**YOUR GOAL**
Instruction for the entries that follow: retype exactly the lines from the line with "зээлийн төлбөрийг төлүүлэхээр шүүхэд" to the line with "2020 оны 8 сарын 31-ний өдрийн", both included, and omit all others.

.....

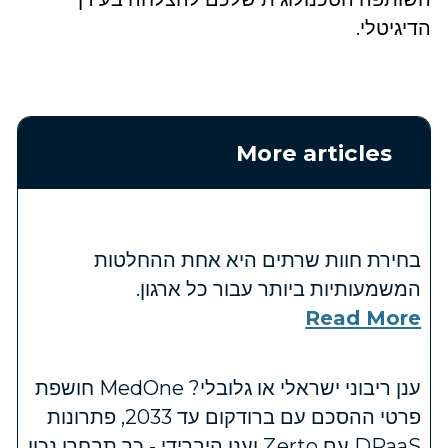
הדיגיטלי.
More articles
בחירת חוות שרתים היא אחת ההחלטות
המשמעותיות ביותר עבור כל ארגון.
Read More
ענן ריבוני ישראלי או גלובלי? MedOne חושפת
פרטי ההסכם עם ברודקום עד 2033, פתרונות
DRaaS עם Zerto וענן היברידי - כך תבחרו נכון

.....

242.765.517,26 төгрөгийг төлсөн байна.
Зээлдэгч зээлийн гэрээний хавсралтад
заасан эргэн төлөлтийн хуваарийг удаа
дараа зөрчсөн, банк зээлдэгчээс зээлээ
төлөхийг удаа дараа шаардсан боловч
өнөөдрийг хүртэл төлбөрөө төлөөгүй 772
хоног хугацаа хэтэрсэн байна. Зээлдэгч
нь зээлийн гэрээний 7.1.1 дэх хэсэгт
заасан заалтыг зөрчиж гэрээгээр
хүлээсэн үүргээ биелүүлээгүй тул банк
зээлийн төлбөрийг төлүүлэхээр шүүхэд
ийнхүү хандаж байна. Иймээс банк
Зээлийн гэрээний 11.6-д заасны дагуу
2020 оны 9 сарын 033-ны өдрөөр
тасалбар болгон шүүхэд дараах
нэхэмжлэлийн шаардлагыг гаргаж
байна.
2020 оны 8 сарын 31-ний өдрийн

.....

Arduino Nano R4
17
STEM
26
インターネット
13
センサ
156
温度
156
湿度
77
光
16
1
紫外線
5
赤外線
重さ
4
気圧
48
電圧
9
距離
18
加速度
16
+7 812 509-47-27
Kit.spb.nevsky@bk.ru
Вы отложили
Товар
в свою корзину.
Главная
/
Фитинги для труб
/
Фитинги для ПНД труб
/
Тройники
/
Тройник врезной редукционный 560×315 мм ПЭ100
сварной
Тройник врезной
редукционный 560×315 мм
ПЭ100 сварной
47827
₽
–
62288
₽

.....

**OUTPUT FOR THIS TASK**
зээлийн төлбөрийг төлүүлэхээр шүүхэд
ийнхүү хандаж байна. Иймээс банк
Зээлийн гэрээний 11.6-д заасны дагуу
2020 оны 9 сарын 033-ны өдрөөр
тасалбар болгон шүүхэд дараах
нэхэмжлэлийн шаардлагыг гаргаж
байна.
2020 оны 8 сарын 31-ний өдрийн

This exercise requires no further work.